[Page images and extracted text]
• • •
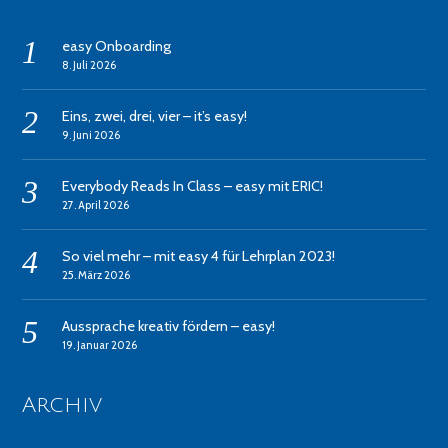
easy Onboarding
8. Juli 2026
Eins, zwei, drei, vier – it’s easy!
9. Juni 2026
Everybody Reads In Class – easy mit ERIC!
27. April 2026
So viel mehr – mit easy 4 für Lehrplan 2023!
25. März 2026
Aussprache kreativ fördern – easy!
19. Januar 2026
Archiv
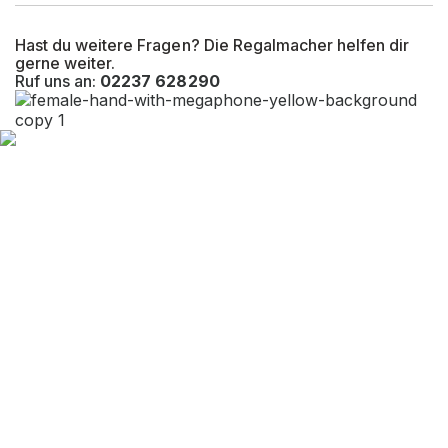
Hast du weitere Fragen? Die Regalmacher helfen dir
gerne weiter.
Ruf uns an:
02237 628290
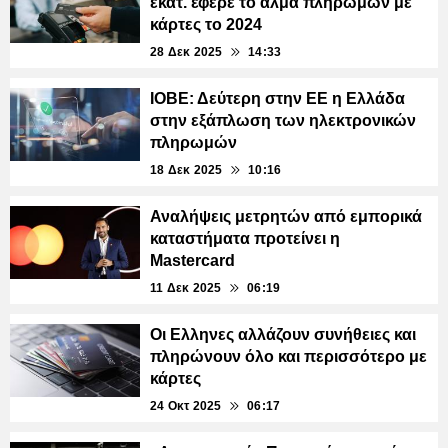
εκατ. έφερε το άλμα πληρωμών με
κάρτες το 2024
28 Δεκ 2025
14:33
ΙΟΒΕ: Δεύτερη στην ΕΕ η Ελλάδα
στην εξάπλωση των ηλεκτρονικών
πληρωμών
18 Δεκ 2025
10:16
Αναλήψεις μετρητών από εμπορικά
καταστήματα προτείνει η
Mastercard
11 Δεκ 2025
06:19
Οι Ελληνες αλλάζουν συνήθειες και
πληρώνουν όλο και περισσότερο με
κάρτες
24 Οκτ 2025
06:17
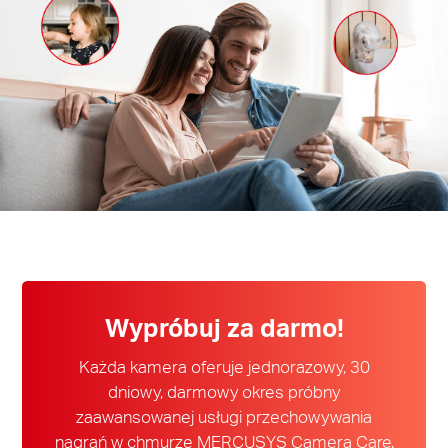
/
Polski
Wypróbuj za darmo!
Każda kamera oferuje jednorazowy, 30
dniowy, darmowy okres próbny
zaawansowanej usługi przechowywania
nagrań w chmurze MERCUSYS Camera Care.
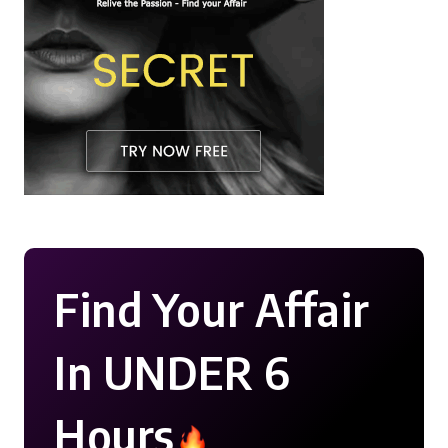
Find Your Affair
In UNDER 6
Hours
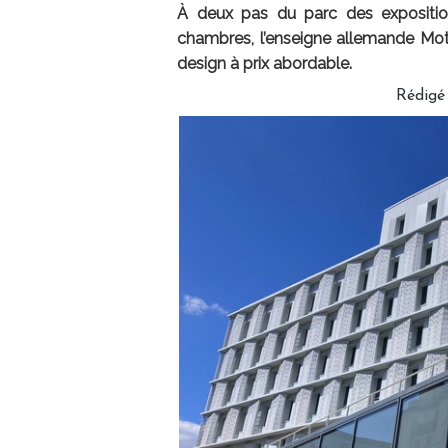
À deux pas du parc des expositions
chambres, l’enseigne allemande Mote
design à prix abordable.
Rédigé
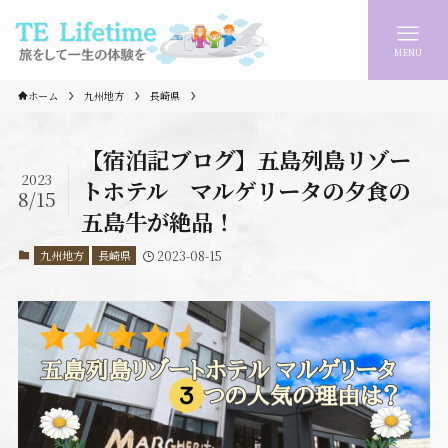
MENU
ホーム
九州地方
長崎県
【宿泊記ブログ】五島列島リゾー
2023
トホテル マルゲリータの夕食の
8/15
五島牛が絶品！
九州地方
長崎県
2023-08-15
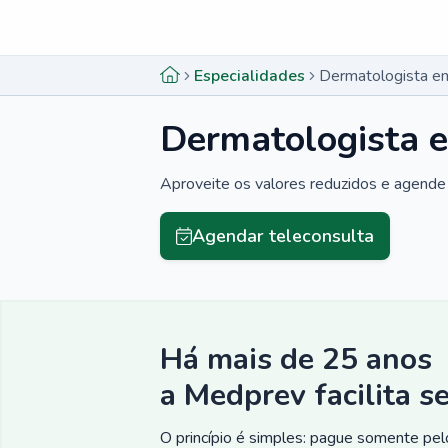
Menu lateral
Menu lateral
Especialidades
Dermatologista em
Dermatologista e
Aproveite os valores reduzidos e agende 
Agendar teleconsulta
Há mais de 25 anos
a Medprev facilita s
O princípio é simples: pague somente pelo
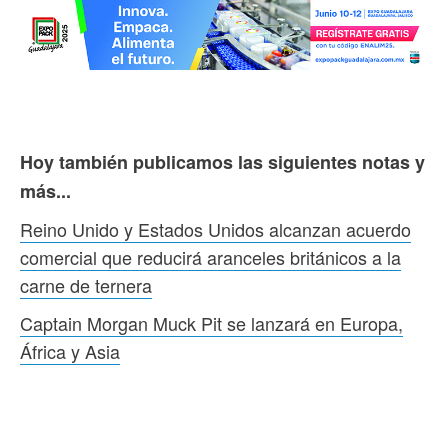
Hoy también publicamos las siguientes notas y
más...
Reino Unido y Estados Unidos alcanzan acuerdo
comercial que reducirá aranceles británicos a la
carne de ternera
Captain Morgan Muck Pit se lanzará en Europa,
África y Asia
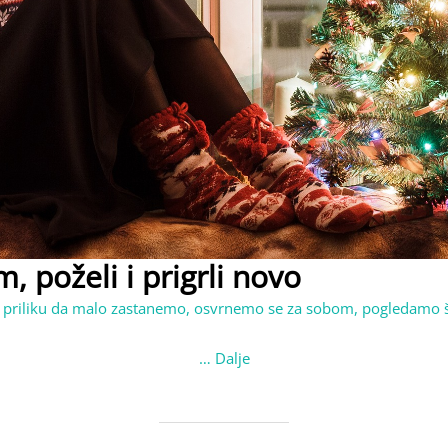
m, poželi i prigrli novo
 priliku da malo zastanemo, osvrnemo se za sobom, pogledamo 
…
Dalje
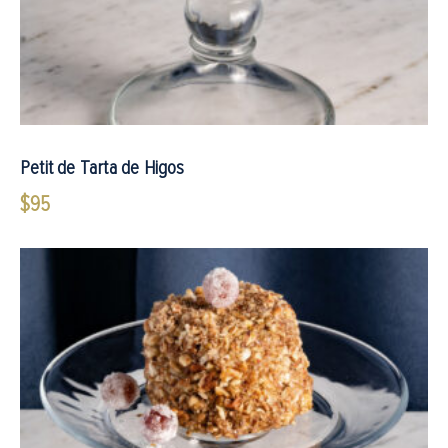
Petit de Tarta de Higos
$
95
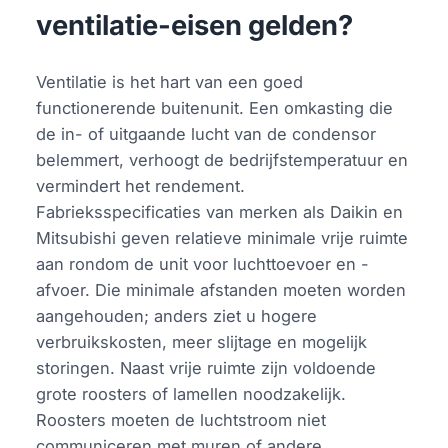
ventilatie-eisen gelden?
Ventilatie is het hart van een goed
functionerende buitenunit. Een omkasting die
de in- of uitgaande lucht van de condensor
belemmert, verhoogt de bedrijfstemperatuur en
vermindert het rendement.
Fabrieksspecificaties van merken als Daikin en
Mitsubishi geven relatieve minimale vrije ruimte
aan rondom de unit voor luchttoevoer en -
afvoer. Die minimale afstanden moeten worden
aangehouden; anders ziet u hogere
verbruikskosten, meer slijtage en mogelijk
storingen. Naast vrije ruimte zijn voldoende
grote roosters of lamellen noodzakelijk.
Roosters moeten de luchtstroom niet
communiceren met muren of andere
• • •
• **Task description**: Restate it all word for word: every record, no pictures.

• **Result of the task**:
easy Onboarding
8. Juli 2026
Eins, zwei, drei, vier – it’s easy!
9. Juni 2026
Everybody Reads In Class – easy mit ERIC!
27. April 2026
So viel mehr – mit easy 4 für Lehrplan 2023!
25. März 2026
Aussprache kreativ fördern – easy!
19. Januar 2026
Archiv
Hast du weitere Fragen? Die Regalmacher helfen dir
gerne weiter.
Ruf uns an:
02237 628290
εκατ. έφερε το άλμα πληρωμών με
κάρτες το 2024
28 Δεκ 2025
14:33
ΙΟΒΕ: Δεύτερη στην ΕΕ η Ελλάδα
στην εξάπλωση των ηλεκτρονικών
πληρωμών
18 Δεκ 2025
10:16
Αναλήψεις μετρητών από εμπορικά
καταστήματα προτείνει η
Mastercard
11 Δεκ 2025
06:19
Οι Ελληνες αλλάζουν συνήθειες και
πληρώνουν όλο και περισσότερο με
κάρτες
24 Οκτ 2025
06:17
/
Polski
Wypróbuj za darmo!
Każda kamera oferuje jednorazowy, 30
dniowy, darmowy okres próbny
zaawansowanej usługi przechowywania
nagrań w chmurze MERCUSYS Camera Care.
Find Your Affair
In UNDER 6
Hours
À deux pas du parc des expositions
chambres, l’enseigne allemande Mote
design à prix abordable.
Rédigé
MENU
ホーム
九州地方
長崎県
【宿泊記ブログ】五島列島リゾー
2023
トホテル マルゲリータの夕食の
8/15
五島牛が絶品！
九州地方
長崎県
2023-08-15
Menu lateral
Menu lateral
Especialidades
Dermatologista em
Dermatologista e
Aproveite os valores reduzidos e agende 
Agendar teleconsulta
Há mais de 25 anos
a Medprev facilita s
O princípio é simples: pague somente pelo
Hoy también publicamos las siguientes notas y
más...
Reino Unido y Estados Unidos alcanzan acuerdo
comercial que reducirá aranceles británicos a la
carne de ternera
Captain Morgan Muck Pit se lanzará en Europa,
África y Asia
m, poželi i prigrli novo
 priliku da malo zastanemo, osvrnemo se za sobom, pogledamo 
…
Dalje
Petit de Tarta de Higos
$
95
ventilatie-eisen gelden?
Ventilatie is het hart van een goed
functionerende buitenunit. Een omkasting die
de in- of uitgaande lucht van de condensor
belemmert, verhoogt de bedrijfstemperatuur en
vermindert het rendement.
Fabrieksspecificaties van merken als Daikin en
Mitsubishi geven relatieve minimale vrije ruimte
aan rondom de unit voor luchttoevoer en -
afvoer. Die minimale afstanden moeten worden
aangehouden; anders ziet u hogere
verbruikskosten, meer slijtage en mogelijk
storingen. Naast vrije ruimte zijn voldoende
grote roosters of lamellen noodzakelijk.
Roosters moeten de luchtstroom niet
communiceren met muren of andere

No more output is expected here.